Fifty-six percent reported capital outlays in the last six months, up one point from July. Of those making expenditures, 37% reported spending on new equipment, 24% acquired vehicles, and 17% improved or expanded facilities. Eleven percent spent money on new fixtures and furniture, and 4% acquired new buildings or land for expansion. Twenty-four percent of owners plan capital outlays in the next few months, down three points from July.

A net negative 14% of all owners (seasonally adjusted) reported higher nominal sales in the past three months, the lowest reading since August 2020. The net percentage of owners expecting higher real sales volumes declined two points to a net negative 14%.

The net percentage of owners reporting inventory gains declined four points to a net negative 7%. Not seasonally adjusted, 11% reported increases in stocks and 16% reported reductions. A net negative 5% of owners viewed current inventory stocks as “too low” in August, down one point from July. By industry, shortages are the most frequent in retail (9%), finance (7%), manufacturing (7%), and services (7%). Zero percent of owners plan inventory investments in the coming months, up two points from July.

The net percentage of owners raising average selling prices increased two points from July to a net 27% (seasonally adjusted). Twenty-three percent of owners reported that inflation was their single most important problem in operating their business, up two points.

Unadjusted, 12% reported lower average selling prices and 38% reported higher average prices. Price hikes were the most frequent in finance (52% higher, 7% lower), construction (51% higher, 6% lower), retail (45% higher, 11% lower), and wholesale (36% higher, 20% lower). Seasonally adjusted, a net 30% plan price hikes.

The frequency of reports of positive profit trends was a net negative 25%, up five points. Among owners reporting lower profits, 28% blamed weaker sales, 24% blamed the rise in the cost of materials, 15% cited labor costs, 10% cited lower prices, 5% cited the usual seasonal change, and 3% cited higher taxes or regulatory costs. For owners reporting higher profits, 45% credited sales volumes, 29% cited usual seasonal change, and 12% cited higher selling prices.
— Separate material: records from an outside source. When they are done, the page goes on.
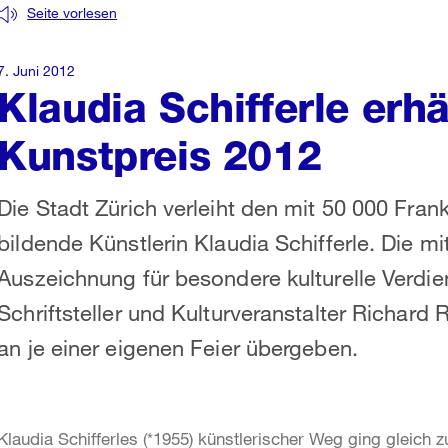
Seite vorlesen
7. Juni 2012
Klaudia Schifferle erh
Kunstpreis 2012
Die Stadt Zürich verleiht den mit 50 000 Fran
bildende Künstlerin Klaudia Schifferle. Die m
Auszeichnung für besondere kulturelle Verdie
Schriftsteller und Kulturveranstalter Richard
an je einer eigenen Feier übergeben.
Klaudia Schifferles (*1955) künstlerischer Weg ging gleich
Two percent of owners reported that financing was their top business problem. A net 24% of owners reported paying a higher rate on their most recent loan.

The NFIB Research Center has collected Small Business Economic Trends data with quarterly surveys since the fourth quarter of 1973 and monthly surveys since 1986. Survey respondents are randomly drawn from NFIB’s membership. The report is released on the second Tuesday of each month. This survey was conducted in August 2023.